Türkiye’de çizgi roman, kültürel bir fenomen olarak uzun ve renkli bir geçmişe sahip. 20. yüzyılın başlarında Batı’dan etkilenmelerle başlayan bu serüven, yerli çizgi roman sanatçılarının eserleriyle zenginleşti. Amerikan çizgi roman ekolünün etkisi altında gelişse de, Türkiye kendi kahramanlarını yaratarak bu alanda kendine özgü bir kimlik oluşturdu. Karaoğlan, Tarkan ve Abdülcanbaz gibi karakterler, Türk çizgi romanının ikonları haline geldi ve halkın büyük beğenisini kazandı.

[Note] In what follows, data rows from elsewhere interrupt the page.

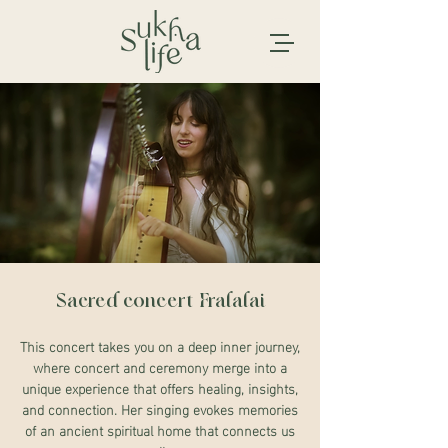
Sacred concert Fralalai
This concert takes you on a deep inner journey,
where concert and ceremony merge into a
unique experience that offers healing, insights,
and connection. Her singing evokes memories
of an ancient spiritual home that connects us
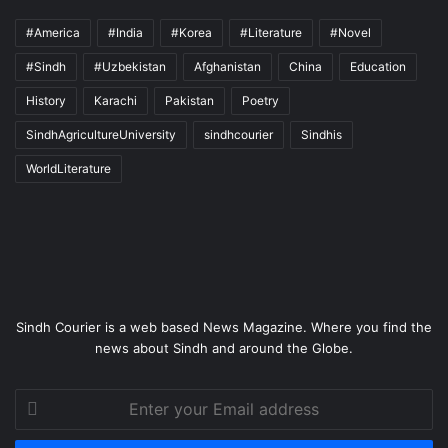
#America
#India
#Korea
#Literature
#Novel
#Sindh
#Uzbekistan
Afghanistan
China
Education
History
Karachi
Pakistan
Poetry
SindhAgricultureUniversity
sindhcourier
Sindhis
WorldLiterature
Sindh Courier is a web based News Magazine. Where you find the
news about Sindh and around the Globe.
Enter
your
Email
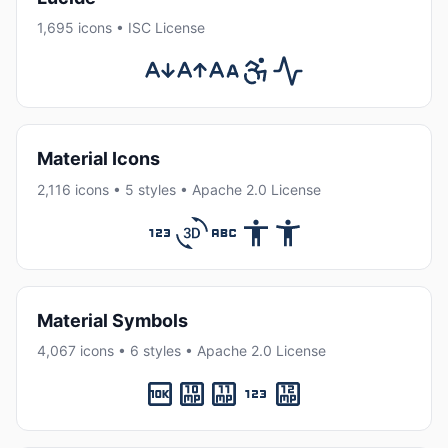
1,695 icons • ISC License
Material Icons
2,116 icons • 5 styles • Apache 2.0 License
Material Symbols
4,067 icons • 6 styles • Apache 2.0 License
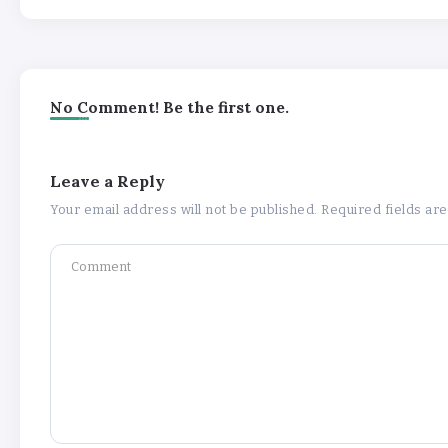
No Comment! Be the first one.
Leave a Reply
Your email address will not be published.
Required fields a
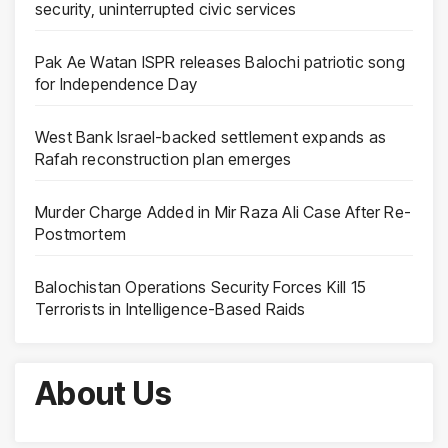
security, uninterrupted civic services
Pak Ae Watan ISPR releases Balochi patriotic song
for Independence Day
West Bank Israel-backed settlement expands as
Rafah reconstruction plan emerges
Murder Charge Added in Mir Raza Ali Case After Re-
Postmortem
Balochistan Operations Security Forces Kill 15
Terrorists in Intelligence-Based Raids
About Us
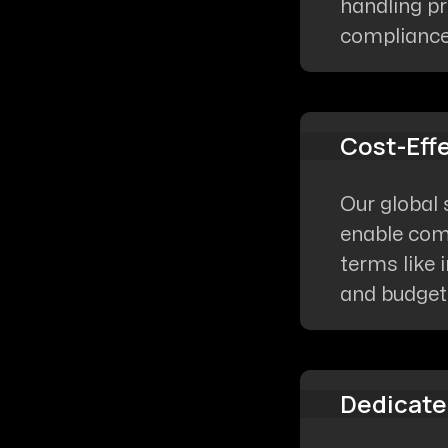
handling pr
compliance 
Cost-Eff
Our global 
enable comp
terms like 
and budget-
Dedicate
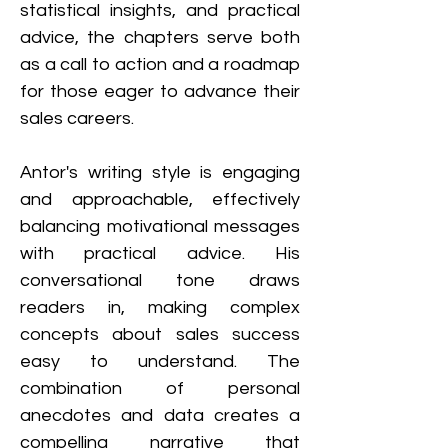
statistical insights, and practical 
advice, the chapters serve both 
as a call to action and a roadmap 
for those eager to advance their 
sales careers.
Antor's writing style is engaging 
and approachable, effectively 
balancing motivational messages 
with practical advice. His 
conversational tone draws 
readers in, making complex 
concepts about sales success 
easy to understand. The 
combination of personal 
anecdotes and data creates a 
compelling narrative that 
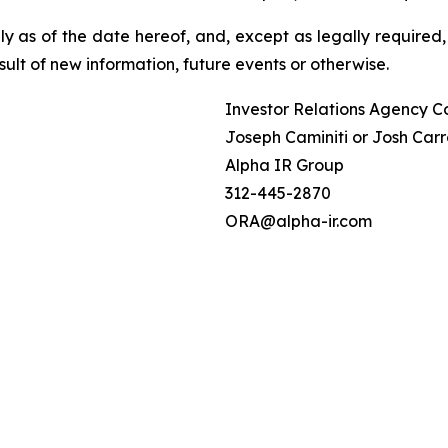
 as of the date hereof, and, except as legally required,
ult of new information, future events or otherwise.
Investor Relations Agency C
Joseph Caminiti or Josh Carr
Alpha IR Group
312-445-2870
ORA@alpha-ir.com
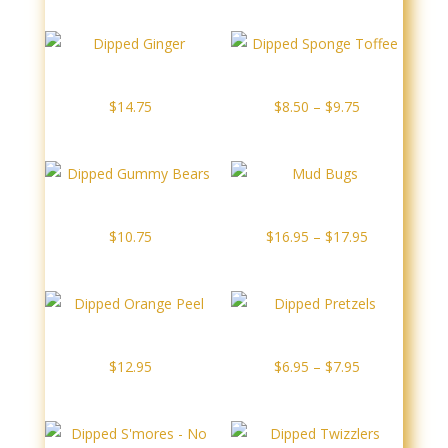
$8.95
through
$10.25
Dipped Ginger
Dipped Sponge Toffee
Price
$
14.75
$
8.50
–
$
9.75
range:
$8.50
through
$9.75
Dipped Gummy Bears
Mud Bugs
Price
$
10.75
$
16.95
–
$
17.95
range:
$16.95
through
$17.95
Dipped Orange Peel
Dipped Pretzels
Price
$
12.95
$
6.95
–
$
7.95
range:
$6.95
through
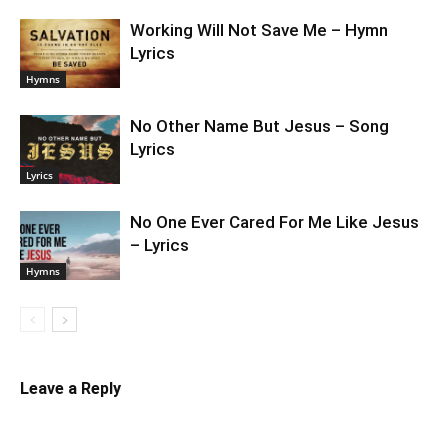
Working Will Not Save Me – Hymn
Lyrics
Hymns
No Other Name But Jesus – Song
Lyrics
Lyrics
No One Ever Cared For Me Like Jesus
– Lyrics
Hymns
Leave a Reply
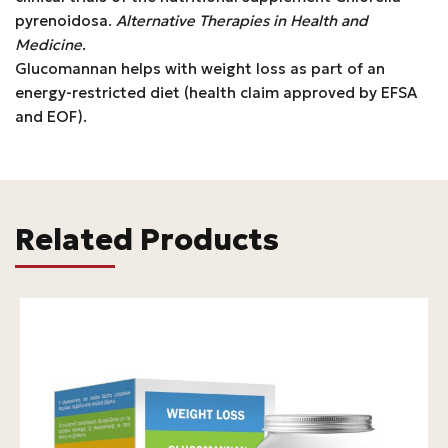
pyrenoidosa.
Alternative Therapies in Health and
Medicine
.
Glucomannan helps with weight loss as part of an
energy-restricted diet (health claim approved by EFSA
and EOF).
Related Products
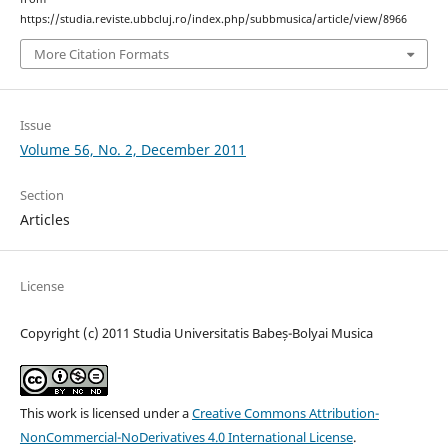
https://studia.reviste.ubbcluj.ro/index.php/subbmusica/article/view/8966
More Citation Formats
Issue
Volume 56, No. 2, December 2011
Section
Articles
License
Copyright (c) 2011 Studia Universitatis Babeș-Bolyai Musica
This work is licensed under a
Creative Commons Attribution-
NonCommercial-NoDerivatives 4.0 International License
.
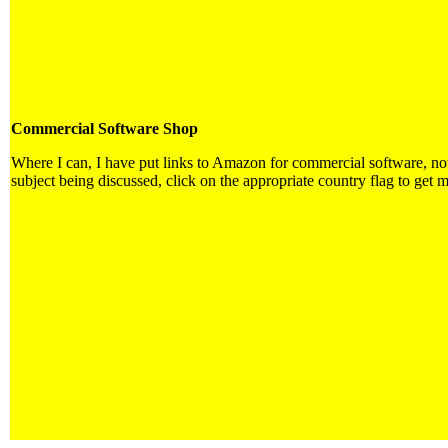
Commercial Software Shop
Where I can, I have put links to Amazon for commercial software, not d
subject being discussed, click on the appropriate country flag to get m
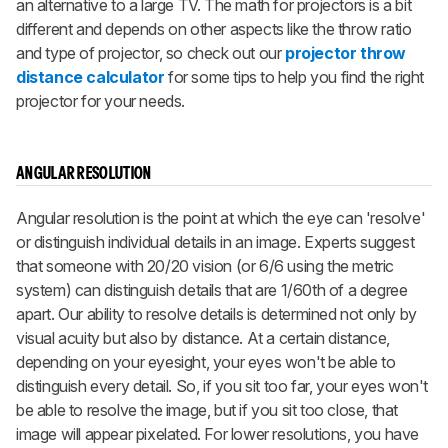
an alternative to a large TV. The math for projectors is a bit
different and depends on other aspects like the throw ratio
and type of projector, so check out our
projector throw
distance calculator
for some tips to help you find the right
projector for your needs.
ANGULAR RESOLUTION
Angular resolution is the point at which the eye can 'resolve'
or distinguish individual details in an image. Experts suggest
that someone with 20/20 vision (or 6/6 using the metric
system) can distinguish details that are 1/60th of a degree
apart. Our ability to resolve details is determined not only by
visual acuity but also by distance. At a certain distance,
depending on your eyesight, your eyes won't be able to
distinguish every detail. So, if you sit too far, your eyes won't
be able to resolve the image, but if you sit too close, that
image will appear pixelated. For lower resolutions, you have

Türkiye’de çizgi romanın altın çağı olarak kabul edilen 1955-1975 yılları arasında, bu sanat formu gazetelerde ve dergilerde geniş yer buldu. Ancak çizgi roman endüstrisinin tam anlamıyla bir sanayi dalı olarak gelişememesi, bu alandaki potansiyelin tam olarak kullanılamamasına yol açtı. Yine de bu durum, çizgi roman kültürünün ülkede kök salmasını engelleyemedi.
Günümüzde çizgi roman, hem dijital platformlarda hem de basılı medyada varlığını sürdürüyor. Yerli çizgi roman sanatçıları, uluslararası arenada da tanınır hale geldi ve eserleri dünya çapında ilgi görüyor. Türkiye’de çizgi roman, geçmişten aldığı mirası geleceğe taşıyarak, sanatın ve kültürün önemli bir parçası olmaya devam ediyor. Bu, hem sanatçılar hem de okurlar için heyecan verici bir dönem.